## ACTIVITY
An exact transcription of all the records is required, minus the images.

Dataset records

==================================================

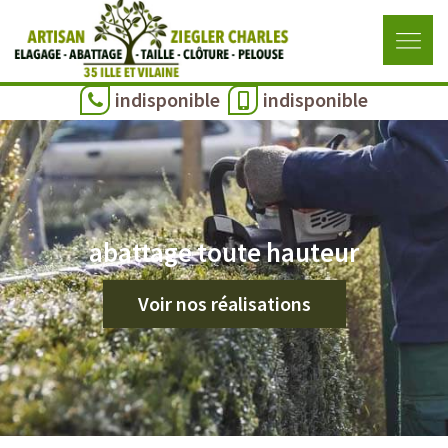
indisponible
indisponible
abattage toute hauteur
Voir nos réalisations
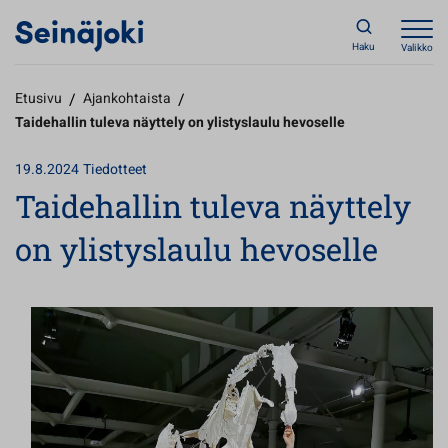
Haku
Valikko
Etusivu
/
Ajankohtaista
/
Taidehallin tuleva näyttely on ylistyslaulu hevoselle
19.8.2024
Tiedotteet
Taidehallin tuleva näyttely
on ylistyslaulu hevoselle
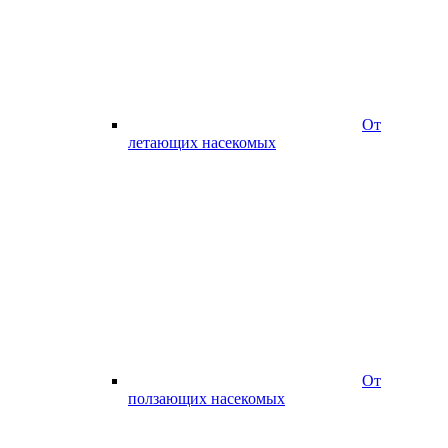
От
летающих насекомых
От
ползающих насекомых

==================================================

## ANSWER SECTION
indisponible
indisponible
abattage toute hauteur
Voir nos réalisations
Haku
Valikko
Etusivu
/
Ajankohtaista
/
Taidehallin tuleva näyttely on ylistyslaulu hevoselle
19.8.2024
Tiedotteet
Taidehallin tuleva näyttely
on ylistyslaulu hevoselle
От
летающих насекомых
От
ползающих насекомых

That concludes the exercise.